- [Exercise objective]: Every single entry must be reproduced precisely.

[Records from a dataset]
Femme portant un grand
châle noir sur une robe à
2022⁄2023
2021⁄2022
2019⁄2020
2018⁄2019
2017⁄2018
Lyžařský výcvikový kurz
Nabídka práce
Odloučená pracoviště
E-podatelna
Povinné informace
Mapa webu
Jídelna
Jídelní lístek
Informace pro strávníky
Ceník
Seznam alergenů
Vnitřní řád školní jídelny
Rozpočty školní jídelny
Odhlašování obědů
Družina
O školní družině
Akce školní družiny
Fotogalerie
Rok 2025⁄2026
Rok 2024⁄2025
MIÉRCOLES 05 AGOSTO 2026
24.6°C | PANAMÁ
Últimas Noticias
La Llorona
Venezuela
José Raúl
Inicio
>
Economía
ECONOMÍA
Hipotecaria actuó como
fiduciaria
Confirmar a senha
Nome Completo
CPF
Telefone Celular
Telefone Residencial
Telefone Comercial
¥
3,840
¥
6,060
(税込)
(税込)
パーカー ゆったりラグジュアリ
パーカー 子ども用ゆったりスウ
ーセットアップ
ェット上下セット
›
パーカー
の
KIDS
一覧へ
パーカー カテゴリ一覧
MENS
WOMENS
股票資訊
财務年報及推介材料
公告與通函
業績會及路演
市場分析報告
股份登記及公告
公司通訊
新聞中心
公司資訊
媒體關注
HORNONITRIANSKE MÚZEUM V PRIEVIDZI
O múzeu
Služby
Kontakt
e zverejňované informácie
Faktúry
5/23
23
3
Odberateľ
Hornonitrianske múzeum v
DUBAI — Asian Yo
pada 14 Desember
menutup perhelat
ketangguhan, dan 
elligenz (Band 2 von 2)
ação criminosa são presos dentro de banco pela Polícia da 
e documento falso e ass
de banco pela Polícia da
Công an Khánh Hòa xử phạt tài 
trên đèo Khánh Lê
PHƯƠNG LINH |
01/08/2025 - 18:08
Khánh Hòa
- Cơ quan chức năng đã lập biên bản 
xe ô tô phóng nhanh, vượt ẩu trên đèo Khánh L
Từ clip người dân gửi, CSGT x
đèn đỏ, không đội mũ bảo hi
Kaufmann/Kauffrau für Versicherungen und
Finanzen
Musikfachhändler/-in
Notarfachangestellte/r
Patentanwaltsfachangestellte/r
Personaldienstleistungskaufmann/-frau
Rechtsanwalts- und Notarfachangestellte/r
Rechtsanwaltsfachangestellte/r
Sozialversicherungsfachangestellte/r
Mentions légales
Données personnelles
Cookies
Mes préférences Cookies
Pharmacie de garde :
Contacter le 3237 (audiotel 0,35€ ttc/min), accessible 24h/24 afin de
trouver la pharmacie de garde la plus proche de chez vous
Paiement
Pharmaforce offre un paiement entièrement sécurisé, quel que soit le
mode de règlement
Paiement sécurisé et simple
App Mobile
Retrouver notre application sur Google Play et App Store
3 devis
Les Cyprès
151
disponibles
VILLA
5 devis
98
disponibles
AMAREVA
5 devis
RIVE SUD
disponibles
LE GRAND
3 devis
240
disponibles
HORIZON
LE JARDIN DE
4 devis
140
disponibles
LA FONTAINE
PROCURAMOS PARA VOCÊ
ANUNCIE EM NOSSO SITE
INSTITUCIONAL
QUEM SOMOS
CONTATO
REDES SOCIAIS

- [Problem solution]:
Femme portant un grand
châle noir sur une robe à
2022⁄2023
2021⁄2022
2019⁄2020
2018⁄2019
2017⁄2018
Lyžařský výcvikový kurz
Nabídka práce
Odloučená pracoviště
E-podatelna
Povinné informace
Mapa webu
Jídelna
Jídelní lístek
Informace pro strávníky
Ceník
Seznam alergenů
Vnitřní řád školní jídelny
Rozpočty školní jídelny
Odhlašování obědů
Družina
O školní družině
Akce školní družiny
Fotogalerie
Rok 2025⁄2026
Rok 2024⁄2025
MIÉRCOLES 05 AGOSTO 2026
24.6°C | PANAMÁ
Últimas Noticias
La Llorona
Venezuela
José Raúl
Inicio
>
Economía
ECONOMÍA
Hipotecaria actuó como
fiduciaria
Confirmar a senha
Nome Completo
CPF
Telefone Celular
Telefone Residencial
Telefone Comercial
¥
3,840
¥
6,060
(税込)
(税込)
パーカー ゆったりラグジュアリ
パーカー 子ども用ゆったりスウ
ーセットアップ
ェット上下セット
›
パーカー
の
KIDS
一覧へ
パーカー カテゴリ一覧
MENS
WOMENS
股票資訊
财務年報及推介材料
公告與通函
業績會及路演
市場分析報告
股份登記及公告
公司通訊
新聞中心
公司資訊
媒體關注
HORNONITRIANSKE MÚZEUM V PRIEVIDZI
O múzeu
Služby
Kontakt
e zverejňované informácie
Faktúry
5/23
23
3
Odberateľ
Hornonitrianske múzeum v
DUBAI — Asian Yo
pada 14 Desember
menutup perhelat
ketangguhan, dan 
elligenz (Band 2 von 2)
ação criminosa são presos dentro de banco pela Polícia da 
e documento falso e ass
de banco pela Polícia da
Công an Khánh Hòa xử phạt tài 
trên đèo Khánh Lê
PHƯƠNG LINH |
01/08/2025 - 18:08
Khánh Hòa
- Cơ quan chức năng đã lập biên bản 
xe ô tô phóng nhanh, vượt ẩu trên đèo Khánh L
Từ clip người dân gửi, CSGT x
đèn đỏ, không đội mũ bảo hi
Kaufmann/Kauffrau für Versicherungen und
Finanzen
Musikfachhändler/-in
Notarfachangestellte/r
Patentanwaltsfachangestellte/r
Personaldienstleistungskaufmann/-frau
Rechtsanwalts- und Notarfachangestellte/r
Rechtsanwaltsfachangestellte/r
Sozialversicherungsfachangestellte/r
Mentions légales
Données personnelles
Cookies
Mes préférences Cookies
Pharmacie de garde :
Contacter le 3237 (audiotel 0,35€ ttc/min), accessible 24h/24 afin de
trouver la pharmacie de garde la plus proche de chez vous
Paiement
Pharmaforce offre un paiement entièrement sécurisé, quel que soit le
mode de règlement
Paiement sécurisé et simple
App Mobile
Retrouver notre application sur Google Play et App Store
3 devis
Les Cyprès
151
disponibles
VILLA
5 devis
98
disponibles
AMAREVA
5 devis
RIVE SUD
disponibles
LE GRAND
3 devis
240
disponibles
HORIZON
LE JARDIN DE
4 devis
140
disponibles
LA FONTAINE
PROCURAMOS PARA VOCÊ
ANUNCIE EM NOSSO SITE
INSTITUCIONAL
QUEM SOMOS
CONTATO
REDES SOCIAIS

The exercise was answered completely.